Aussi ces jeux qui se continuent depuis l’antiquité la plus lointaine, rappellent-ils non pas le monotone et fade va-et-vient des doigts auquel se réduit notre massage occidental, mais l’embrassement multiple des lutteurs qui, en s’enlevant, se froissent. La variété et la surprise de cette fourbissure étonnent les Européens et, d’après mon guide, elles sont très recherchées par les Américaines de passage qui osent souvent se livrer nues aux frications de ces noirs… Insatiablement pendant ces exercices, aussi réglés qu’un poème parnassien, un esclave répand sur ma chair, alternativement, l’eau chaude, l’eau froide, l’eau tiède. Et je me sens rajeuni et un peu faible pourtant, rompu et souple, défait et remis…

Enfin je vais m’allonger dans une autre salle, sur un divan large et doux. Je suis seul, ou plutôt je crois l’être. Tout autour de moi, une musique subtile et préparatoire fait palpiter les tentures qu’écartent des têtes rieuses n’osant assaillir mon repos. Mais, comme je n’ai pas l’air très rébarbatif, plusieurs se risquent. Elles sont vêtues de « saris » aurores, de loques, teintes on dirait avec l’essence jaune de ces œillets d’Inde dont les guirlandes traînent sur les tombes saintes et le parquet des temples. Cette lueur d’ambre gagne la peau de ces fillettes septentrionales ; quelques-unes réellement viennent de ce Népaul presque aussi fermé que le Thibet et dont les sanctuaires glorifient le Bouddha divinisé.


Je n’avais pas prévu cette distraction sensuelle que préméditèrent le guide cauteleux et le maître-baigneur. Je fais signe à ces poupées demi-chinoises que je n’userai pas d’elles ; je les garde comme de jolies bêtes familières.

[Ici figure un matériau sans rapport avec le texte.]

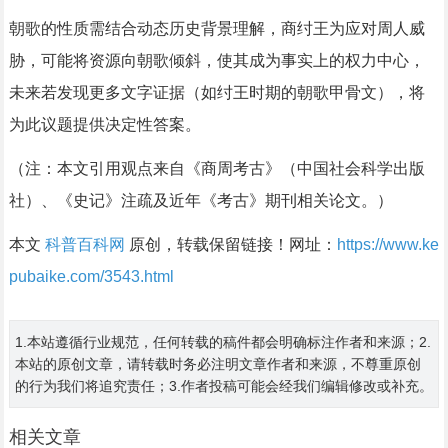
朝歌的性质需结合动态历史背景理解，商纣王为应对周人威
胁，可能将资源向朝歌倾斜，使其成为事实上的权力中心，
未来若发现更多文字证据（如纣王时期的朝歌甲骨文），将
为此议题提供决定性答案。
（注：本文引用观点来自《商周考古》（中国社会科学出版
社）、《史记》注疏及近年《考古》期刊相关论文。）
本文
科普百科网
原创，转载保留链接！网址：
https://www.ke
pubaike.com/3543.html
1.本站遵循行业规范，任何转载的稿件都会明确标注作者和来源；2.
本站的原创文章，请转载时务必注明文章作者和来源，不尊重原创
的行为我们将追究责任；3.作者投稿可能会经我们编辑修改或补充。
相关文章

Je leur montre derrière moi la cassette enfouie sous les coussins. Alors leur joie redouble. Ce sont de gentes écolières en récréation et qui jouent avec moi comme avec un maître qui a daigné abdiquer. Elles m’essaient leurs colliers, m’enveloppent la tête de leurs voiles, m’apportent des glaces pour que je rie en me voyant ainsi costumé. L’une s’obstine, enlève son pendant de nez, me l’essaie à toute force. Mais une voix gronde. C’est fini de s’amuser. Sans doute quelque nouveau client approche, et le seigneur de ce Bain-Harem avertit qu’il faut se tenir prêtes. Allons, j’ouvre la cassette, et comme des moineaux voraces se jetant sur le grain offert, les doigts agiles, que les bagues nombreuses n’alourdissent point, picorent les roupies..

III

La Colonne de Miséricorde.

C’est assez pour aujourd’hui. J’ai besoin d’air et de campagne. Le cocher me transporte hors de Delhi la nouvelle, loin des cantonnements anglais, vers l’immense champ aride où sont couchées et parfois ensevelies tant de cités. Le soir tombe. Le guide, pieux et procurateur de joies, (cette qualité respectable et ce métier disqualifié s’allient très naturellement dans l’Inde), m’épie, du coin de son œil ténébreux où la malignité aiguise les convoitises. Je ne le gronde pas ; je le paie ; son âme se dilate. Il me demande la permission de s’arrêter pour boire.

Un vieillard vend, tout près d’un pagotin trop pauvre que prêtres et fidèles ont déserté, une liqueur de fruit où est fondue la terrible et exquise confiture de « cannabis indica ». « Vous buvez, vous autres Européens, votre wisky qui est de l’alcool pernicieux et impur ; nous, nous abreuvons avec l’essence des fleurs et avec l’âme subtile de la terre. »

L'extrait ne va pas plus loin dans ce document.